====== RECORDS
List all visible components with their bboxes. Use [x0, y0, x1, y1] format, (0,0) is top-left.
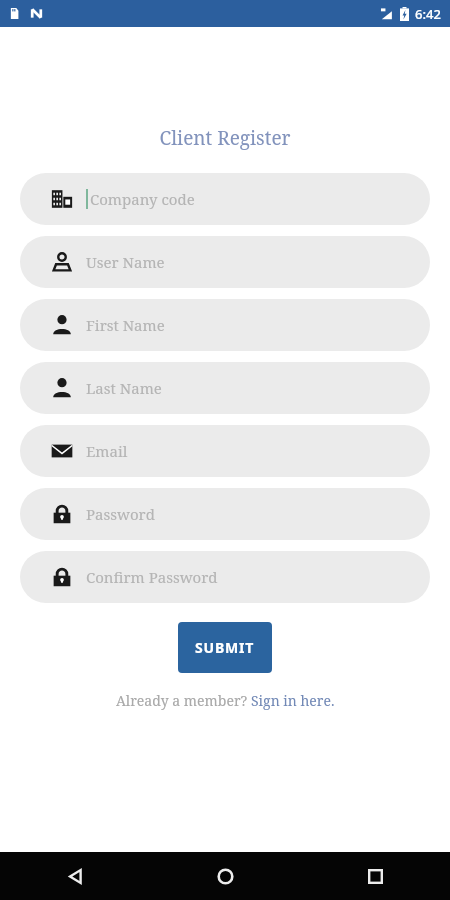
- button[interactable]: Recent apps: [300, 852, 450, 900]
- staticText: Last Name: [86, 378, 162, 398]
- staticText: Sign in here.: [251, 691, 335, 710]
- button[interactable]: Home: [150, 852, 300, 900]
- staticText: Confirm Password: [86, 567, 218, 587]
- button[interactable]: Confirm Password: [20, 551, 430, 603]
- staticText: First Name: [86, 315, 165, 335]
- staticText: Already a member?: [116, 691, 251, 710]
- button[interactable]: First Name: [20, 299, 430, 351]
- button[interactable]: Back: [0, 852, 150, 900]
- button[interactable]: Company code: [20, 173, 430, 225]
- staticText: User Name: [86, 252, 165, 272]
- staticText: Company code: [90, 189, 195, 209]
- staticText: 6:42: [415, 5, 441, 23]
- button[interactable]: Email: [20, 425, 430, 477]
- staticText: SUBMIT: [195, 638, 255, 657]
- staticText: Password: [86, 504, 155, 524]
- button[interactable]: User Name: [20, 236, 430, 288]
- button[interactable]: Last Name: [20, 362, 430, 414]
- staticText: Client Register: [0, 125, 450, 151]
- staticText: Email: [86, 441, 128, 461]
- button[interactable]: Sign in here.: [251, 691, 335, 710]
- button[interactable]: Password: [20, 488, 430, 540]
- button[interactable]: SUBMIT: [178, 622, 272, 673]
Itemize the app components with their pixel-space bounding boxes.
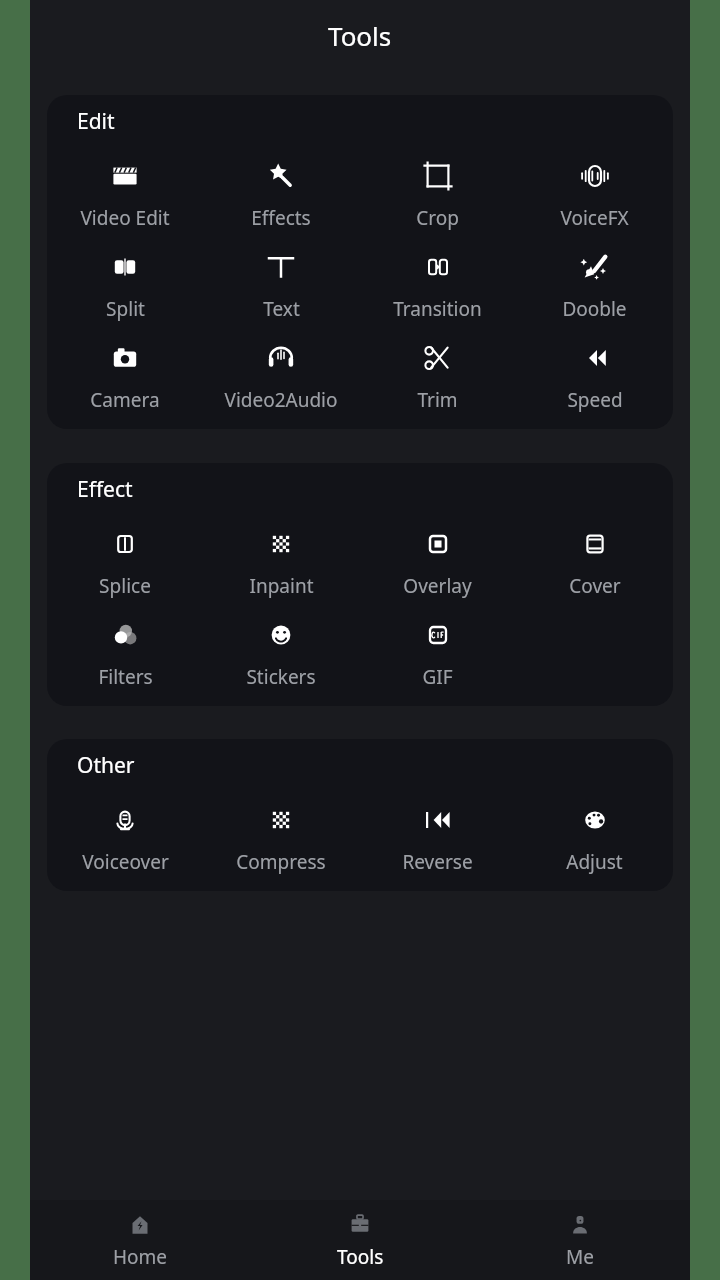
button[interactable]: Effects: [203, 148, 359, 239]
staticText: GIF: [422, 664, 453, 690]
button[interactable]: VoiceFX: [516, 148, 673, 239]
staticText: VoiceFX: [560, 205, 629, 231]
staticText: Effects: [251, 205, 311, 231]
staticText: Camera: [90, 387, 160, 413]
button[interactable]: Voiceover: [47, 792, 203, 883]
staticText: Inpaint: [249, 573, 314, 599]
button[interactable]: GIF: [359, 607, 516, 698]
staticText: Text: [263, 296, 300, 322]
button[interactable]: Video2Audio: [203, 330, 359, 421]
button[interactable]: Speed: [516, 330, 673, 421]
button[interactable]: Dooble: [516, 239, 673, 330]
staticText: Reverse: [402, 849, 473, 875]
staticText: Splice: [99, 573, 151, 599]
staticText: Filters: [98, 664, 153, 690]
staticText: Crop: [416, 205, 459, 231]
staticText: Video Edit: [80, 205, 170, 231]
staticText: Split: [106, 296, 145, 322]
button[interactable]: Video Edit: [47, 148, 203, 239]
staticText: Stickers: [246, 664, 316, 690]
staticText: Other: [77, 751, 135, 780]
button[interactable]: Transition: [359, 239, 516, 330]
staticText: Compress: [236, 849, 326, 875]
staticText: Overlay: [403, 573, 472, 599]
button[interactable]: Trim: [359, 330, 516, 421]
button[interactable]: Stickers: [203, 607, 359, 698]
button[interactable]: Camera: [47, 330, 203, 421]
staticText: Cover: [569, 573, 621, 599]
staticText: Video2Audio: [224, 387, 338, 413]
staticText: Edit: [77, 107, 115, 136]
staticText: Adjust: [566, 849, 623, 875]
button[interactable]: Reverse: [359, 792, 516, 883]
button[interactable]: Home: [30, 1200, 250, 1280]
button[interactable]: Me: [470, 1200, 690, 1280]
button[interactable]: Filters: [47, 607, 203, 698]
button[interactable]: Splice: [47, 516, 203, 607]
staticText: Transition: [393, 296, 482, 322]
button[interactable]: Cover: [516, 516, 673, 607]
button[interactable]: Compress: [203, 792, 359, 883]
button[interactable]: Adjust: [516, 792, 673, 883]
button[interactable]: Inpaint: [203, 516, 359, 607]
staticText: Trim: [417, 387, 458, 413]
button[interactable]: Tools: [250, 1200, 470, 1280]
button[interactable]: Split: [47, 239, 203, 330]
staticText: Effect: [77, 475, 133, 504]
button[interactable]: Overlay: [359, 516, 516, 607]
staticText: Tools: [337, 1244, 384, 1270]
staticText: Speed: [567, 387, 623, 413]
staticText: Me: [566, 1244, 594, 1270]
staticText: Voiceover: [82, 849, 169, 875]
button[interactable]: Crop: [359, 148, 516, 239]
staticText: Dooble: [562, 296, 627, 322]
staticText: Tools: [328, 18, 392, 53]
button[interactable]: Text: [203, 239, 359, 330]
staticText: Home: [113, 1244, 168, 1270]
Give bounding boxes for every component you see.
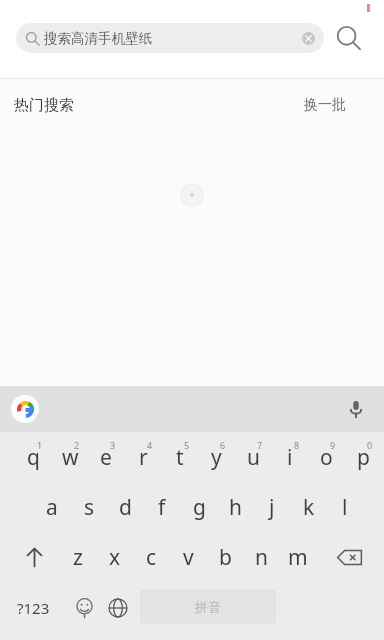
staticText: a [46, 493, 58, 522]
staticText: w [62, 443, 79, 472]
button[interactable]: q [15, 432, 51, 482]
button[interactable]: m [280, 532, 316, 582]
staticText: e [100, 443, 112, 472]
button[interactable]: 换一批 [304, 96, 346, 114]
staticText: ?123 [17, 598, 50, 618]
staticText: 1 [37, 439, 43, 451]
staticText: 9 [330, 439, 336, 451]
button[interactable]: i [272, 432, 308, 482]
staticText: f [158, 493, 166, 522]
button[interactable]: g [181, 482, 217, 532]
staticText: h [229, 493, 242, 522]
button[interactable]: r [125, 432, 161, 482]
button[interactable]: 热门搜索 [14, 96, 74, 115]
button[interactable]: o [308, 432, 344, 482]
staticText: q [27, 443, 40, 472]
staticText: m [288, 543, 308, 572]
staticText: o [320, 443, 333, 472]
staticText: 0 [367, 439, 373, 451]
staticText: s [84, 493, 95, 522]
staticText: y [211, 443, 222, 472]
button[interactable]: Google [11, 395, 39, 423]
button[interactable]: 表情符号 [62, 582, 106, 634]
staticText: u [247, 443, 260, 472]
button[interactable]: v [170, 532, 206, 582]
button[interactable]: k [291, 482, 327, 532]
staticText: l [342, 493, 348, 522]
staticText: b [219, 543, 232, 572]
button[interactable]: d [107, 482, 143, 532]
staticText: i [287, 443, 293, 472]
staticText: 2 [74, 439, 80, 451]
button[interactable]: x [97, 532, 133, 582]
staticText: 6 [220, 439, 226, 451]
button[interactable]: n [243, 532, 279, 582]
button[interactable]: h [217, 482, 253, 532]
button[interactable]: w [52, 432, 88, 482]
button[interactable]: y [198, 432, 234, 482]
button[interactable]: 清除 [300, 30, 317, 47]
button[interactable]: t [162, 432, 198, 482]
button[interactable]: u [235, 432, 271, 482]
button[interactable]: 删除 [325, 532, 373, 582]
staticText: 3 [110, 439, 116, 451]
button[interactable]: 拼音 [140, 590, 276, 624]
staticText: k [303, 493, 315, 522]
button[interactable]: a [34, 482, 70, 532]
staticText: 8 [294, 439, 300, 451]
button[interactable]: f [144, 482, 180, 532]
staticText: p [357, 443, 370, 472]
button[interactable]: z [60, 532, 96, 582]
staticText: g [193, 493, 206, 522]
button[interactable]: b [207, 532, 243, 582]
staticText: j [269, 493, 275, 522]
button[interactable]: 语音输入 [340, 393, 372, 425]
staticText: v [183, 543, 194, 572]
button[interactable]: 搜索 [324, 14, 372, 62]
staticText: t [176, 443, 184, 472]
button[interactable]: s [71, 482, 107, 532]
staticText: 4 [147, 439, 153, 451]
button[interactable]: c [133, 532, 169, 582]
staticText: c [146, 543, 157, 572]
button[interactable]: l [327, 482, 363, 532]
button[interactable]: Shift [11, 532, 57, 582]
button[interactable]: 搜索高清手机壁纸 [16, 23, 324, 53]
button[interactable]: p [345, 432, 381, 482]
staticText: 7 [257, 439, 263, 451]
staticText: z [73, 543, 83, 572]
button[interactable]: e [88, 432, 124, 482]
staticText: 搜索高清手机壁纸 [44, 30, 300, 47]
button[interactable]: ?123 [4, 582, 62, 634]
button[interactable]: 切换语言 [94, 582, 142, 634]
button[interactable]: j [254, 482, 290, 532]
staticText: x [109, 543, 121, 572]
staticText: d [119, 493, 132, 522]
staticText: 5 [184, 439, 190, 451]
staticText: n [255, 543, 268, 572]
staticText: 拼音 [195, 599, 221, 615]
staticText: r [139, 443, 148, 472]
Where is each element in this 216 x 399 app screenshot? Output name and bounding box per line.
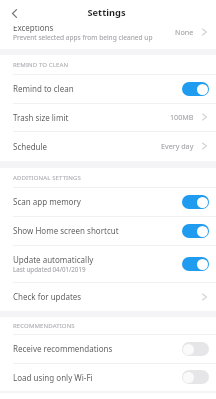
============
*ASSIGNMENT:*
Whenever a line in the records above contains the string "Effects", copy that line.

*SOLVED EXERCISE:*
button[interactable]: Effects: [203, 148, 359, 239]
staticText: Effects: [251, 205, 311, 231]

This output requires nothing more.